Sauf que l’expérience de Desor a fait émerger un rat du troisième type, un
troisième homme. L’indépendant capable de produire de la valeur réelle, mais
également suffisamment fort pour ne pas se laisser déposséder par la caste des
profiteurs. L’expérience de Desor prouve cependant que l’indépendant le paye au
prix d’une forme d’exil : la société principale des rats reste celle du
mécanisme pervers des sociétés néo-libérales, l’indépendant doit en sortir et
ne pas rentrer dans son jeu pour se préserver.
A cette époque l’un de mes lointains ancêtres a eu l’idée de créer de
petits villages d’indépendants, sur le modèle des cités Grecques, ou des
phalanstères de Charles Fourier. L’on y cultivait l’indépendance de la pensée,
l’excellence dans cinq disciplines bien choisies de travail de l’esprit et du
corps, l’amour gratuit de la connaissance ou de la production de bien concrets.
Ces sociétés étaient formées de membres extrêmement soudés et solidaires, aussi
étroitement serrés qu’une phalange spartiate. L’individualité de chacun y était
respectée, ces expériences ayant souvent failli par un collectivisme exagéré.
Un système très précis de reconnaissance du travail de chacun et de contrôle de
la propriété intellectuelle était mis en place, afin de concilier les
aspirations personnelles et collectives. La liberté d’esprit et le dévouement
voire le sacrifice pour la communauté y étaient cultivés, non comme deux
contraires à concilier mais comme les deux conditions indispensables de
l’indépendance et de la liberté véritables.
Ces sociétés prirent un animal en étendard : l’Orque épaulard. Un
animal conciliant une très grande sensibilité et un très haut niveau de
communication sociale avec une puissance respectée de tous. Egalement, parce
que l’organisation sociale de l’orque en tant qu’animal vient à contre-courant
de tous les préjugés éthologiques menant au darwinisme social.
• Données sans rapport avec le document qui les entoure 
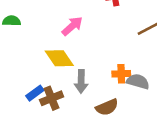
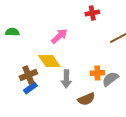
gray semicircle: (138, 81) -> (110, 79), turned -54
brown cross: (52, 98) -> (28, 75), moved

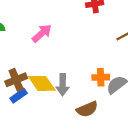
pink arrow: (59, 36) -> (42, 33), moved
yellow diamond: (49, 61) -> (42, 83), moved

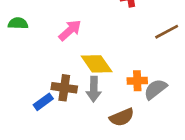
brown cross: (16, 80) -> (64, 88), moved, turned 30
yellow diamond: (42, 83) -> (97, 64), moved

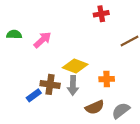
pink arrow: (70, 30) -> (42, 40), moved
yellow diamond: (97, 64) -> (75, 66), turned -35
gray semicircle: (155, 89) -> (121, 111), moved

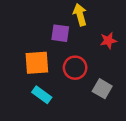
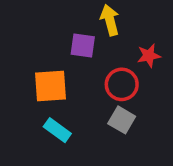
red circle: (75, 68) -> (122, 84), moved
gray square: (102, 89) -> (122, 120), moved

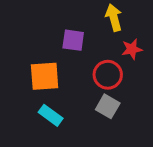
yellow arrow: (110, 20) -> (114, 18), moved

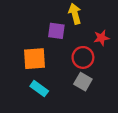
yellow arrow: (114, 18) -> (75, 14), moved

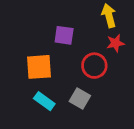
yellow arrow: (75, 14) -> (109, 16), moved
gray square: (83, 82) -> (80, 98), moved

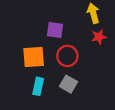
red circle: (94, 66) -> (67, 56), moved
cyan rectangle: (44, 101) -> (38, 86), turned 66

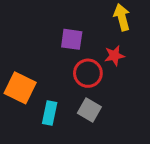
red star: (99, 37) -> (114, 56), moved
orange square: (34, 57) -> (20, 88), moved, turned 30

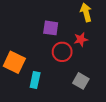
gray square: (89, 110) -> (81, 81), moved

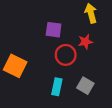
cyan rectangle: (35, 80) -> (57, 87), moved

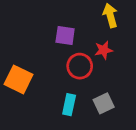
gray square: (85, 86) -> (104, 103), turned 35

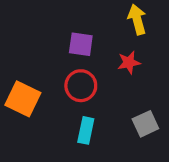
red circle: (80, 66) -> (81, 86), moved
gray square: (104, 103) -> (145, 124), moved

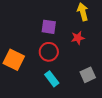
cyan rectangle: (86, 130) -> (52, 79), turned -49

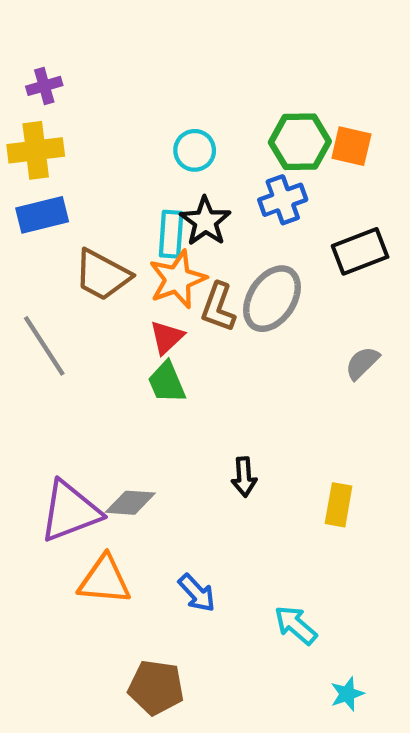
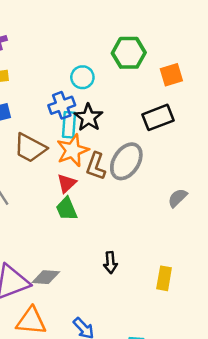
green hexagon: (300, 142) -> (129, 53), moved
orange square: (351, 146) -> (171, 75), turned -30
blue cross: (283, 200) -> (62, 105), moved
black rectangle: (360, 251) -> (158, 117), moved

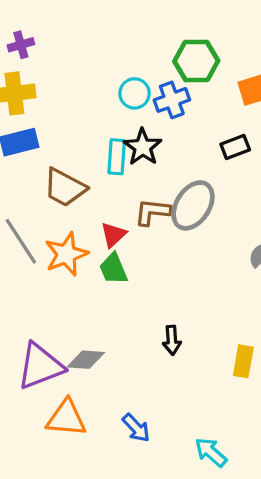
blue cross: (62, 105) -> (172, 100), moved
black rectangle: (158, 117) -> (235, 147), size x0.7
orange star: (73, 150) -> (66, 254), moved
brown L-shape: (96, 166) -> (152, 212), turned 76

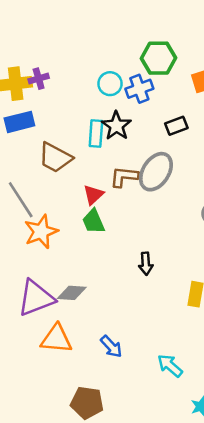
purple cross: (21, 45) -> (39, 79), moved
black rectangle: (235, 147) -> (176, 126), moved
orange star: (66, 254) -> (41, 232), moved
black arrow: (172, 340) -> (146, 264), moved

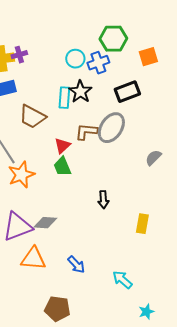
black rectangle: (176, 126) -> (127, 92), size x1.4

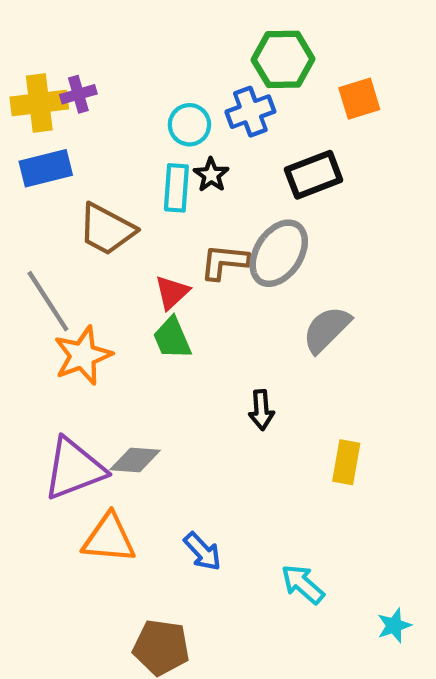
cyan circle: (75, 59) -> (189, 125), moved
black star: (80, 92) -> (211, 175), size x0.7
gray semicircle: (153, 158) -> (327, 329), moved, size x1.4
cyan star: (146, 312) -> (394, 626), moved

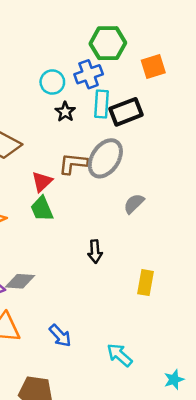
cyan rectangle: (176, 188) -> (101, 104), moved
gray semicircle: (327, 329) -> (134, 204), size x0.7

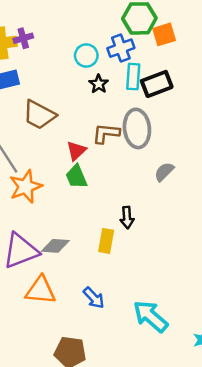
orange square: (153, 67) -> (164, 34), moved
gray ellipse: (105, 158) -> (137, 128), turned -39
yellow rectangle: (145, 283) -> (106, 241), moved
cyan arrow: (120, 355) -> (151, 316), size x1.4

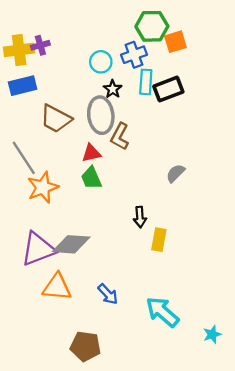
gray ellipse: (137, 128) -> (101, 115), moved
brown L-shape: (106, 133) -> (120, 136), turned -68
red triangle: (76, 151) -> (91, 153), turned 30
yellow rectangle: (106, 241) -> (159, 240), moved
gray diamond: (55, 246) -> (71, 244), size x1.4

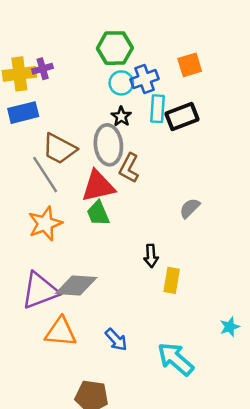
green hexagon: (152, 26) -> (115, 48), moved
cyan circle: (101, 62) -> (121, 83), moved
red triangle: (91, 153) -> (98, 186), size x1.6
gray line: (24, 158) -> (45, 175), moved
cyan star: (212, 334) -> (230, 327), moved

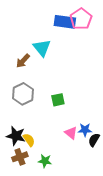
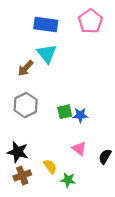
blue rectangle: (65, 22) -> (46, 25), moved
blue star: (85, 130) -> (80, 115), moved
yellow semicircle: (29, 140) -> (50, 167), moved
green star: (45, 161) -> (68, 180), moved

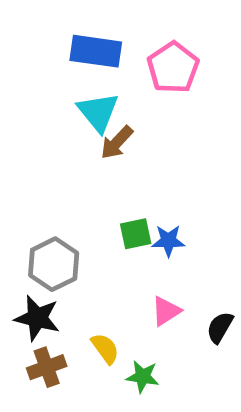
pink pentagon: (90, 21) -> (173, 68), moved
brown arrow: (26, 68) -> (117, 142), moved
gray hexagon: (26, 105) -> (54, 264), moved
pink triangle: (79, 149) -> (166, 311), turned 48

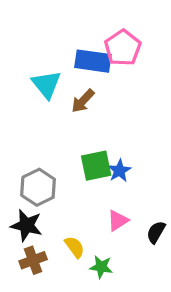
blue rectangle: (96, 51) -> (93, 61), moved
cyan triangle: (98, 112) -> (46, 84), moved
green square: (136, 234) -> (96, 166), size x1.4
blue star: (168, 241) -> (119, 171), turned -30

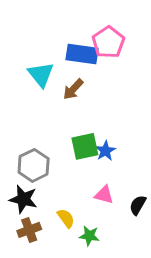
pink triangle: (118, 220) -> (104, 195), turned 48

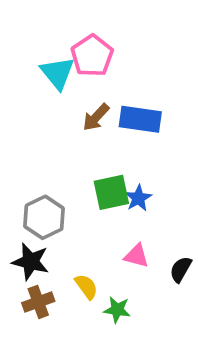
pink pentagon: (108, 42) -> (92, 56), moved
blue rectangle: (82, 54) -> (140, 119), moved
cyan triangle: (41, 75) -> (57, 73), moved

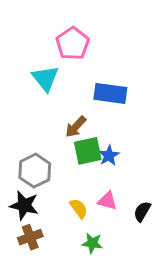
cyan triangle: (57, 73) -> (45, 78), moved
brown arrow: (96, 117) -> (76, 127), moved
yellow semicircle: (86, 287) -> (79, 208), moved

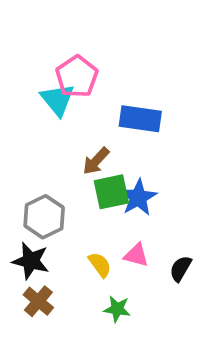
pink pentagon: (73, 44) -> (77, 77), moved
blue star: (109, 155) -> (138, 198), size x1.4
brown cross: (30, 237) -> (38, 301), turned -30

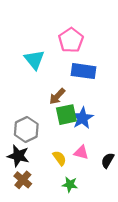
pink pentagon: (77, 77) -> (71, 40), moved

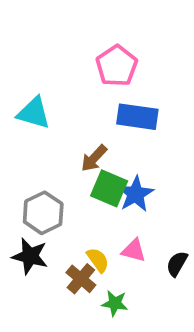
cyan triangle: (34, 60) -> (34, 113), moved, turned -35
green square: (66, 115) -> (109, 188), turned 35
brown cross: (23, 180) -> (81, 279), moved

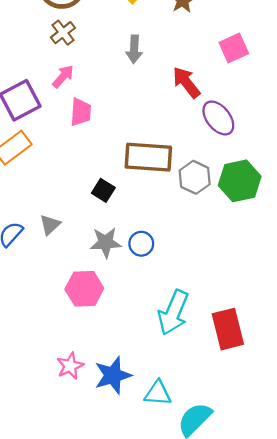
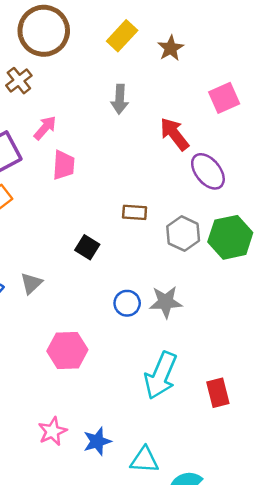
brown cross: (63, 33) -> (19, 81), moved
brown rectangle: (148, 157) -> (135, 212), size x0.5
gray star: (106, 243) -> (166, 302), moved
red rectangle: (228, 329) -> (218, 393), size x0.7
blue star: (113, 375) -> (97, 441), size x0.7

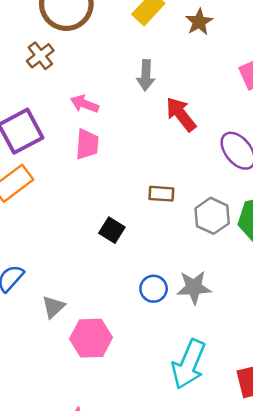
pink arrow: (45, 128) -> (85, 104), moved, turned -110
red arrow: (174, 134) -> (181, 114), moved
gray triangle: (31, 283) -> (53, 307), moved

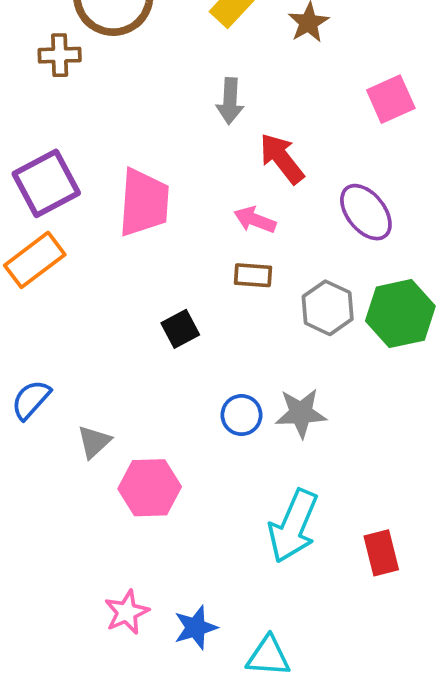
brown cross: (40, 56) -> (60, 55), moved, turned 36
pink arrow: (85, 104) -> (255, 220), moved
pink trapezoid: (87, 144) -> (144, 203), size x1.5
black square: (112, 230) -> (180, 329), turned 30

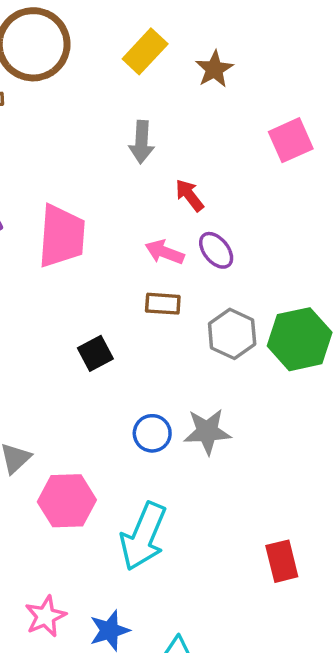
red arrow: (282, 158) -> (189, 195), size x0.7
purple ellipse: (366, 212) -> (216, 250), moved, size x0.7
cyan arrow: (293, 526) -> (143, 536), moved

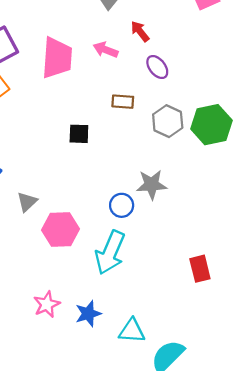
pink arrow: (165, 252) -> (105, 50), moved
black square: (95, 353) -> (79, 134), turned 30
blue circle: (152, 433) -> (122, 205), moved

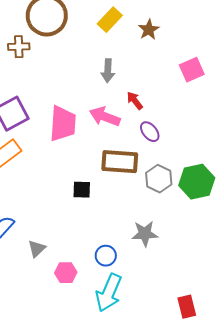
pink arrow: (105, 50) -> (105, 117), size x1.4
brown rectangle: (123, 102) -> (120, 162), size x1.8
blue circle: (122, 205) -> (106, 256), moved
pink hexagon: (61, 229) -> (66, 273), size x0.7

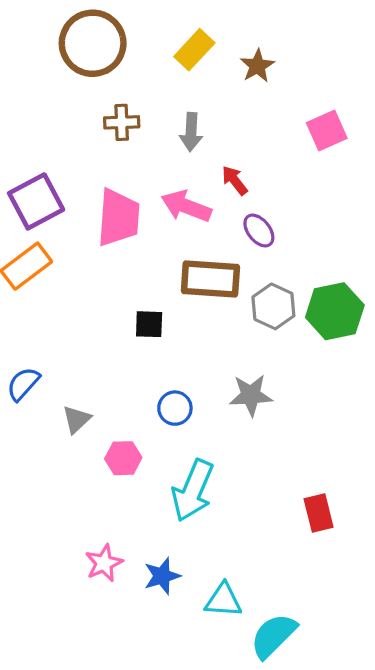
brown cross: (19, 47) -> (122, 122), moved
blue circle: (106, 256) -> (175, 408), moved

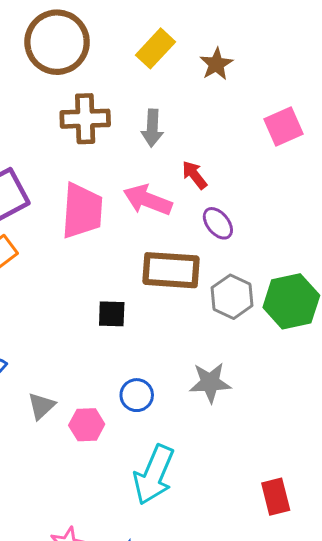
brown cross: (122, 122) -> (85, 119), size x1.4
pink hexagon: (123, 458) -> (87, 425), moved

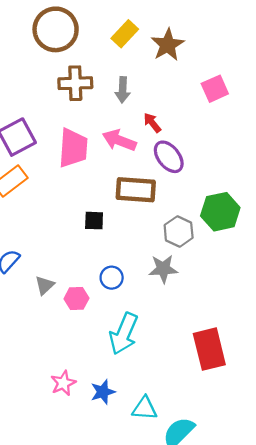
brown star: (216, 64) -> (168, 45), size x1.4
purple ellipse: (218, 223) -> (169, 157), size x1.4
gray hexagon: (232, 297) -> (179, 231), moved
red rectangle: (276, 497) -> (209, 349), size x1.6

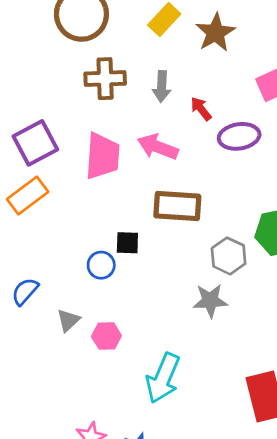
red arrow: (152, 123) -> (201, 109), moved
purple ellipse: (169, 157) -> (239, 136), moved, turned -60
blue circle: (112, 278) -> (101, 265), moved

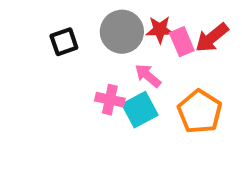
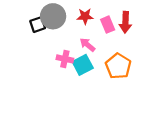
red star: (160, 30) -> (85, 16), moved
gray circle: (122, 32) -> (53, 16), moved
red arrow: (212, 38) -> (125, 22), turned -48

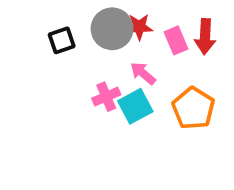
gray circle: (53, 16) -> (112, 29), moved
pink cross: (65, 59) -> (106, 97), turned -35

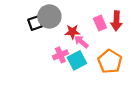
red star: (139, 27) -> (72, 32), moved
gray circle: (112, 29) -> (49, 16), moved

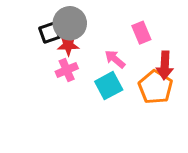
red arrow: (116, 21) -> (165, 65), moved
red star: (72, 32) -> (68, 45), moved
pink cross: (60, 55) -> (67, 70), moved

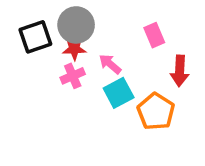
black square: (50, 33) -> (35, 37), moved, size x1.4
pink arrow: (115, 59) -> (110, 64), moved
orange pentagon: (155, 87) -> (156, 112), moved

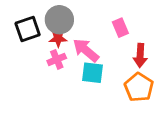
pink arrow: (110, 64) -> (86, 50), size x1.5
cyan square: (119, 93) -> (93, 73), turned 35
orange pentagon: (156, 112) -> (139, 87), moved

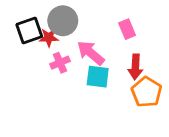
red star: (58, 38) -> (49, 38), moved
red arrow: (140, 55) -> (135, 67), moved

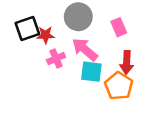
gray circle: (63, 21) -> (78, 17), moved
orange pentagon: (147, 92) -> (119, 86), moved

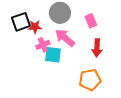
cyan square: (91, 72) -> (53, 55), moved
orange pentagon: (119, 86) -> (90, 80), moved, turned 30

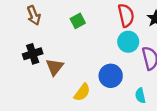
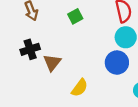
blue circle: (111, 76) -> (117, 63), moved

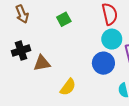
brown triangle: (52, 63) -> (42, 63), turned 42

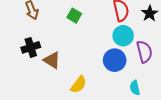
green square: (64, 19) -> (74, 16), turned -32
brown triangle: (42, 63) -> (52, 60), turned 42

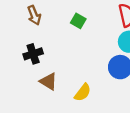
brown triangle: (52, 60) -> (48, 81), moved

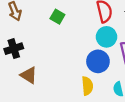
yellow semicircle: (83, 92) -> (87, 86), moved, turned -42

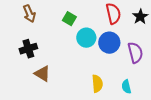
cyan circle: (106, 37) -> (86, 38), moved
blue circle: (98, 61) -> (109, 43), moved

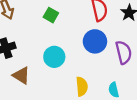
cyan circle: (86, 38) -> (54, 57), moved

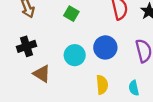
blue circle: (95, 41) -> (105, 47), moved

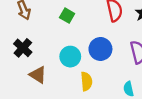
black cross: (27, 46) -> (23, 48), turned -30
yellow semicircle: (102, 85) -> (86, 81), moved

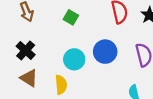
brown triangle: (38, 75) -> (29, 78), moved
yellow semicircle: (86, 81) -> (61, 85), moved

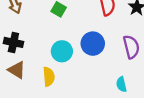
black cross: (26, 50) -> (13, 42), turned -30

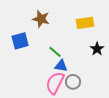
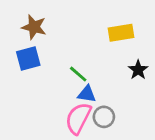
brown star: (41, 19) -> (34, 27), moved

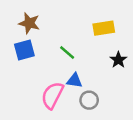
green line: (78, 74) -> (67, 53), moved
pink semicircle: (78, 118) -> (52, 95), moved

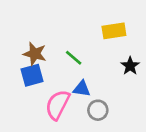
brown star: (29, 23) -> (35, 54), moved
blue square: (24, 50) -> (32, 75), moved

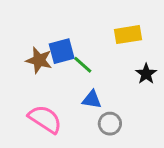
blue square: (32, 75) -> (62, 51), moved
pink semicircle: (58, 105) -> (45, 119), moved, turned 96

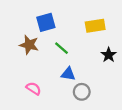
blue square: (62, 51) -> (46, 22), moved
pink semicircle: (45, 119) -> (34, 88), size x0.6

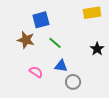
yellow rectangle: (95, 26) -> (92, 13), moved
pink semicircle: (34, 88) -> (36, 72), moved

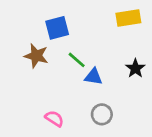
blue triangle: (61, 66) -> (93, 77), moved
pink semicircle: (36, 72) -> (54, 119), moved

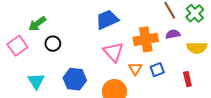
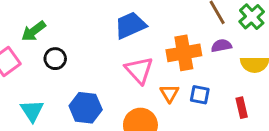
blue square: (157, 70) -> (200, 95), turned 32

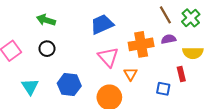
green arrow: (34, 31) -> (46, 20), moved, turned 54
blue square: (200, 95) -> (163, 89), moved
red rectangle: (242, 108) -> (181, 74), moved

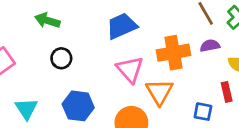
black circle: (47, 49) -> (61, 58), moved
orange triangle: (131, 74) -> (159, 92), size x1.5

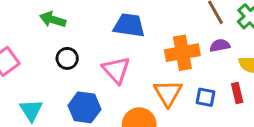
blue trapezoid: (122, 26) -> (129, 25), turned 32
pink triangle: (130, 69) -> (116, 70), moved
blue square: (203, 112) -> (205, 97), moved

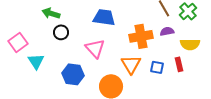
black circle: (67, 58) -> (61, 32), moved
cyan triangle: (31, 110) -> (36, 61), moved

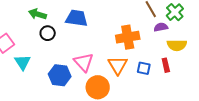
blue trapezoid: (104, 17) -> (77, 18), moved
purple semicircle: (167, 31) -> (161, 27), moved
pink triangle: (95, 48) -> (84, 62), moved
Il rétablit le
véritable darwinisme, nous apprenant à embrasser toute la diversité du vivant
et à réfléchir à ce qui constitue la véritable force, plutôt qu’un enseignement
de la loi du plus fort au profit de minables seigneurs de la guerre. Enfin,
l’orque est un animal très fin mais capable si nécessaire d’éventrer un grand
requin blanc de 4 mètres, afin que les requins du monde économique et
politiques soient prévenus : ils n’auraient pas affaire à des faibles,
geignards et revendicatifs, mais à des hommes d’élite, exercés au plus haut
point dans les sciences, les arts et le combat.
Les sociétés de l’Orque étaient pacifiques bien entendu, bien que - et je
devrais dire parce que - elles pratiquaient les arts martiaux au plus haut
niveau. Elles ne revendiquaient rien ni n’émettaient de critiques
particulières, elles marquaient simplement qu’elles ne voulaient plus rien
avoir en commun avec le monde post-libéral. Le problème est que leur seule
existence devint rapidement insupportable aux dirigeants des sociétés dépravées
de l’époque. Bien plus fortement que par les mots, l’exemple de ces hommes très
déterminés mais sobres et modestes, entreprenants et plein d’initiative mais
travaillant sans cesse pour le bien commun, cultivant un art désintéressé de
leurs disciplines, révélait jour après jour l’imposture des dirigeants
institutionnels. Car pour un dirigeant dévoyé, l’insulte ne consiste pas à lui
reprocher d’être dur et cynique, cela ne le fait que renforcer dans son
orgueil. Ce qui le blesse vraiment, est de dévoiler sa nature minable, sa
lâcheté, son incompétence, sa seule présence dans les petites combinaisons.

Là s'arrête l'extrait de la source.